Electrical and Contractile Remodeling During the First Days of Atrial Fibrillation Go Hand in Hand
Background— The mechanisms of the atrial contractile dysfunction induced by atrial fibrillation (AF) are not completely understood. In particular, the relation between the atrial dysfunction and electrical remodeling has not yet been studied.

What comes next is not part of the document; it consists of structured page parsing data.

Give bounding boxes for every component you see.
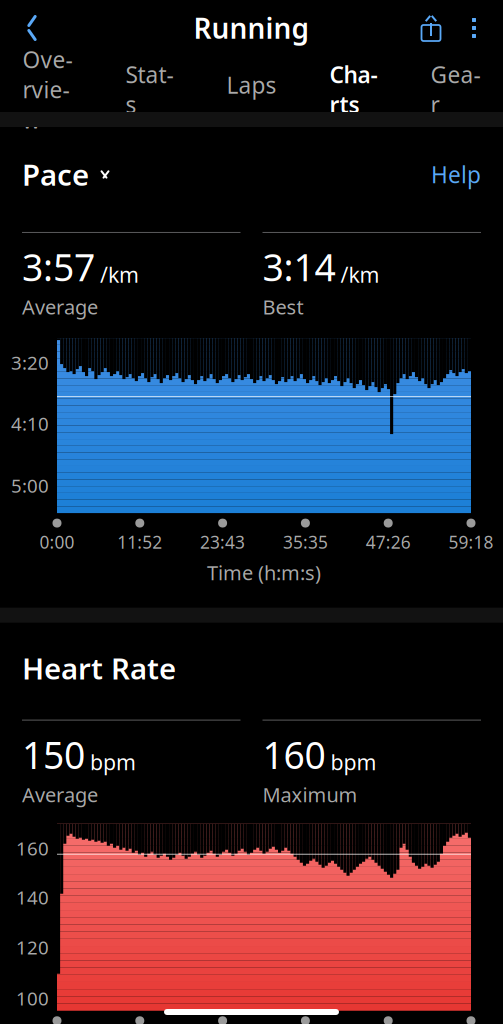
- staticText: Charts: [330, 59, 378, 120]
- staticText: 160: [262, 730, 326, 779]
- staticText: Heart Rate: [22, 649, 176, 688]
- staticText: 4:10: [11, 411, 49, 436]
- staticText: 0:00: [40, 531, 74, 554]
- button[interactable]: Help: [431, 153, 481, 196]
- staticText: Help: [431, 159, 481, 190]
- button[interactable]: Laps: [226, 56, 277, 112]
- staticText: 150: [22, 730, 85, 779]
- button[interactable]: More options: [454, 5, 494, 51]
- staticText: 59:18: [448, 531, 494, 554]
- staticText: Laps: [226, 70, 276, 100]
- button[interactable]: Share: [408, 5, 454, 51]
- button[interactable]: Overview: [22, 56, 73, 112]
- staticText: Average: [22, 781, 98, 808]
- staticText: Maximum: [262, 781, 358, 808]
- staticText: Pace: [22, 155, 89, 194]
- staticText: 3:20: [11, 350, 49, 375]
- staticText: /km: [100, 260, 139, 288]
- staticText: Running: [194, 9, 310, 47]
- staticText: 23:43: [200, 531, 245, 554]
- button[interactable]: Stats: [124, 56, 175, 112]
- staticText: 11:52: [117, 531, 162, 554]
- staticText: 160: [16, 836, 49, 860]
- button[interactable]: Charts: [328, 56, 379, 112]
- staticText: Average: [22, 294, 98, 320]
- staticText: 3:14: [262, 242, 336, 292]
- staticText: Time (h:m:s): [207, 559, 321, 586]
- staticText: 140: [16, 885, 49, 910]
- staticText: 120: [16, 935, 49, 960]
- staticText: 100: [16, 986, 49, 1010]
- staticText: 35:35: [283, 531, 328, 554]
- staticText: Gear: [430, 59, 480, 120]
- staticText: 5:00: [11, 473, 49, 498]
- button[interactable]: Gear: [430, 56, 481, 112]
- staticText: bpm: [90, 748, 136, 776]
- staticText: Best: [262, 294, 304, 320]
- button[interactable]: Pace: [22, 149, 113, 200]
- staticText: 3:57: [22, 242, 95, 292]
- button[interactable]: Back: [9, 5, 55, 51]
- staticText: Overview: [22, 44, 72, 135]
- staticText: Stats: [126, 59, 174, 120]
- staticText: /km: [340, 260, 380, 288]
- staticText: bpm: [330, 748, 376, 776]
- staticText: 47:26: [366, 531, 411, 554]
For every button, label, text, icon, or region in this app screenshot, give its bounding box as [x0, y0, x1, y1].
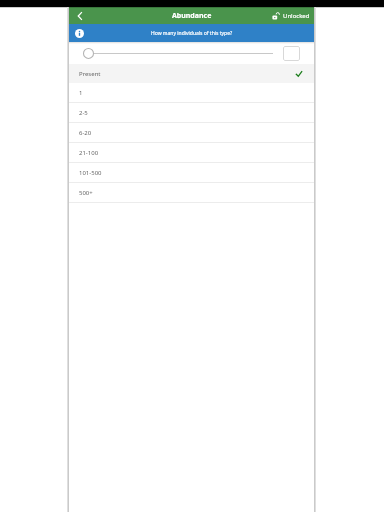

Methods and Results— Seven goats were chronically instrumented with electrodes sutured to the atria and with ultrasonic piezoelectric crystals to record the atrial diameters. A pressure transducer was implanted in the right atrium. After 5 minutes, 3 hours, and throughout the first 5 days of artificially maintained AF, atrial contractile function was measured and the atrial effective refractory period (AERP) was monitored for comparison. Also, the positive inotropic effects of the L-type Ca2+-channel agonist BayY5959 and short trains of rapid atrial pacing were studied. After resumption of sinus rhythm, the recovery of atrial contractile function was followed. After 5 minutes of AF, atrial contractility was decreased by ≈55% but recovered completely within 10 minutes. Five days of AF nearly completely abolished the atrial contractile function, and recovery took 2 days. During the first days of AF, the development of the contractile dysfunction followed the same time course as the shortening of AERP (electrical remodeling). In remodeled atria, BayY5959 increased atrial contractility to the same extent as it prolonged AERP. The inotropic effect of short trains of rapid atrial pacing was similar in normal and remodeled atria.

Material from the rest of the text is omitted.